◆ **Work task**
Which lines of the records below contain the word "ADOBE"? Copy each of them out.

◆ **Records supplied**
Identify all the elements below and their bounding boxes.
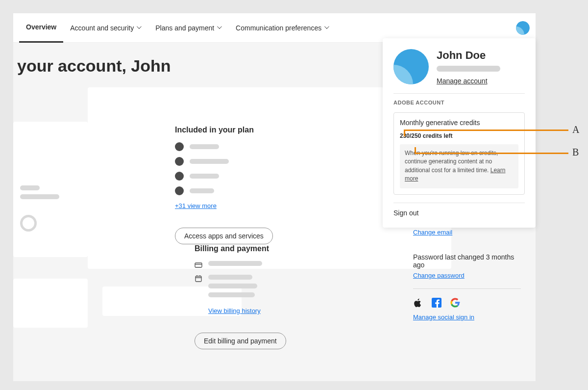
nav-overview[interactable]: Overview <box>19 13 63 43</box>
skeleton-line <box>208 292 255 297</box>
avatar-large <box>393 49 429 84</box>
svg-rect-0 <box>195 263 202 267</box>
account-info-column: Change email Password last changed 3 mon… <box>413 211 521 321</box>
skeleton-line <box>190 144 219 149</box>
nav-label: Plans and payment <box>155 24 214 32</box>
change-email-link[interactable]: Change email <box>413 229 452 236</box>
nav-plans-payment[interactable]: Plans and payment <box>148 13 229 43</box>
manage-account-link[interactable]: Manage account <box>437 77 488 85</box>
divider <box>413 288 521 289</box>
app-dot-icon <box>175 142 184 151</box>
user-name: John Doe <box>437 49 500 62</box>
billing-section: Billing and payment View billing history… <box>195 244 327 349</box>
callout-line-a <box>404 130 568 131</box>
included-section: Included in your plan +31 view more Acce… <box>175 126 297 244</box>
skeleton-line <box>20 185 40 190</box>
card-fragment <box>13 279 88 328</box>
skeleton-line <box>208 284 257 288</box>
callout-line-b <box>415 153 568 154</box>
skeleton-line <box>190 188 214 193</box>
skeleton-line <box>437 66 500 72</box>
callout-label-b: B <box>572 147 579 158</box>
callout-label-a: A <box>572 124 579 135</box>
skeleton-line <box>208 261 262 266</box>
password-section: Password last changed 3 months ago Chang… <box>413 253 521 280</box>
credits-note: When you're running low on credits, cont… <box>400 144 518 188</box>
chevron-down-icon <box>324 26 329 30</box>
access-apps-button[interactable]: Access apps and services <box>175 228 273 244</box>
calendar-icon <box>195 275 202 283</box>
skeleton-circle <box>20 215 37 232</box>
list-item <box>175 142 297 151</box>
avatar-icon <box>516 21 530 35</box>
app-dot-icon <box>175 157 184 166</box>
list-item <box>195 261 327 269</box>
credits-remaining: 230/250 credits left <box>400 132 518 139</box>
manage-social-link[interactable]: Manage social sign in <box>413 313 474 321</box>
popover-section-label: ADOBE ACCOUNT <box>393 100 525 105</box>
billing-title: Billing and payment <box>195 244 327 253</box>
list-item <box>195 275 327 297</box>
edit-billing-button[interactable]: Edit billing and payment <box>195 333 286 349</box>
chevron-down-icon <box>217 26 222 30</box>
credits-title: Monthly generative credits <box>400 119 518 127</box>
svg-rect-1 <box>196 276 201 282</box>
divider <box>393 93 525 94</box>
social-row <box>413 298 521 308</box>
apple-icon <box>413 298 423 308</box>
included-title: Included in your plan <box>175 126 297 134</box>
change-password-link[interactable]: Change password <box>413 272 465 279</box>
nav-label: Communication preferences <box>236 24 321 32</box>
list-item <box>175 172 297 181</box>
view-billing-history-link[interactable]: View billing history <box>208 307 261 314</box>
password-note: Password last changed 3 months ago <box>413 253 521 269</box>
nav-communication-preferences[interactable]: Communication preferences <box>229 13 336 43</box>
divider <box>393 203 525 203</box>
plan-card-fragment <box>13 122 88 257</box>
list-item <box>175 186 297 195</box>
skeleton-line <box>208 275 252 280</box>
app-dot-icon <box>175 172 184 181</box>
chevron-down-icon <box>137 26 142 30</box>
nav-account-security[interactable]: Account and security <box>63 13 148 43</box>
sign-out-button[interactable]: Sign out <box>393 209 525 217</box>
facebook-icon <box>432 298 441 308</box>
nav-label: Account and security <box>70 24 134 32</box>
skeleton-line <box>190 159 229 164</box>
card-icon <box>195 261 202 269</box>
skeleton-line <box>190 174 219 179</box>
list-item <box>175 157 297 166</box>
email-section: Change email <box>413 228 521 236</box>
account-popover: John Doe Manage account ADOBE ACCOUNT Mo… <box>383 38 536 228</box>
google-icon <box>450 298 460 308</box>
view-more-link[interactable]: +31 view more <box>175 202 217 209</box>
app-dot-icon <box>175 186 184 195</box>
avatar-button[interactable] <box>516 21 530 35</box>
skeleton-line <box>20 194 59 199</box>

◆ **Exercise solution**
popover-section-label: ADOBE ACCOUNT <box>393 100 525 105</box>
account-popover: John Doe Manage account ADOBE ACCOUNT Mo… <box>383 38 536 228</box>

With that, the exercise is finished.